Values are bubbled up while sorting using Bubble sort. Lets see what we mean by “bubbling up”.

The way bubble sort works is, we compare i and i+1 elements and swap them if ith element is greater than (i+1)th element. If we do this repeatedly for ~n times, the greater elements would start bubbling up at the end of the list and the list will be sorted at the end.

Consider the example of sorting: [5, 4, 6, 2, 1] (into an ascending order list)

i=0; First we compare 5 and 4. Since 5 > 4, we swap.

4 5 6 2 1

i=1; We compare 5 and 6. Since 5 < 6, no swap.

4 5 6 2 1

i=2; We compare 6 and 2. Since 6 > 2, we swap.

4 5 2 6 1

i=3; We compare 6 and 1. Since 6 > 1, we swap.

4 5 2 1 6

That’s it!
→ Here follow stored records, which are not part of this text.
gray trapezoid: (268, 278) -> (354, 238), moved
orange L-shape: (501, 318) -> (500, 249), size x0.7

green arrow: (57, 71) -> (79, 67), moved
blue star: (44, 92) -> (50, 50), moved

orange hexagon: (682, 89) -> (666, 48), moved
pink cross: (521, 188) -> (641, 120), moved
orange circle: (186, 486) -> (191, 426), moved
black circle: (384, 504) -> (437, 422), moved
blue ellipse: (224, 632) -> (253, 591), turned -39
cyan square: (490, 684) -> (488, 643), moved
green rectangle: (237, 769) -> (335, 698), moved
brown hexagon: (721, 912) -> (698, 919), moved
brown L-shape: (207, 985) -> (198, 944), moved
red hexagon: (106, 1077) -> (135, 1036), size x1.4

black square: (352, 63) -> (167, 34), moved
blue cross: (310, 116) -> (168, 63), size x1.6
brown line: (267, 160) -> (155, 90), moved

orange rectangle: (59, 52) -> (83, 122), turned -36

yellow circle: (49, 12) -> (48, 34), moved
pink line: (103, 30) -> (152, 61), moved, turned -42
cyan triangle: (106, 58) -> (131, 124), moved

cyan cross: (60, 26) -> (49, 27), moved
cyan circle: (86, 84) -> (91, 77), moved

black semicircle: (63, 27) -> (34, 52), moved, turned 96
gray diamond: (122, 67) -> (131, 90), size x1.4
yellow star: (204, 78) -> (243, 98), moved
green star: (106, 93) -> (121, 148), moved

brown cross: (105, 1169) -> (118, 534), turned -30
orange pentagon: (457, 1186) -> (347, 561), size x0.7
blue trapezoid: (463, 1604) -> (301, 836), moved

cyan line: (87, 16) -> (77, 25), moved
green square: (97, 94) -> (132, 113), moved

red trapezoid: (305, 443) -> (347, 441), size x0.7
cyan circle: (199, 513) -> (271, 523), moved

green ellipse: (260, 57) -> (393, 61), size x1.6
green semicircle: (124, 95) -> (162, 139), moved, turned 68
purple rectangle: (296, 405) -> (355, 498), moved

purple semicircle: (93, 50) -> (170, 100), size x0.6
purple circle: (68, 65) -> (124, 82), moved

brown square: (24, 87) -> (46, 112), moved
Notice how 6 (the highest number) got bubbled up at the end of the list.

If we perform the same procedure n times, we will end up bubbling all the n highest numbers, thus resulting in sorted order.

Intuition

Bubble up the highest number to the last and build up the sorted list from backwards.

Time Complexity

We are performing in-memory swaps upto the n-1th index in the first iteration. At this point, the highest number is bubbled up at the n-1th index.

In the second iteration, we perform swapping upto the n-2th index. At this point, the highest number is bubbled up at the n-2th index.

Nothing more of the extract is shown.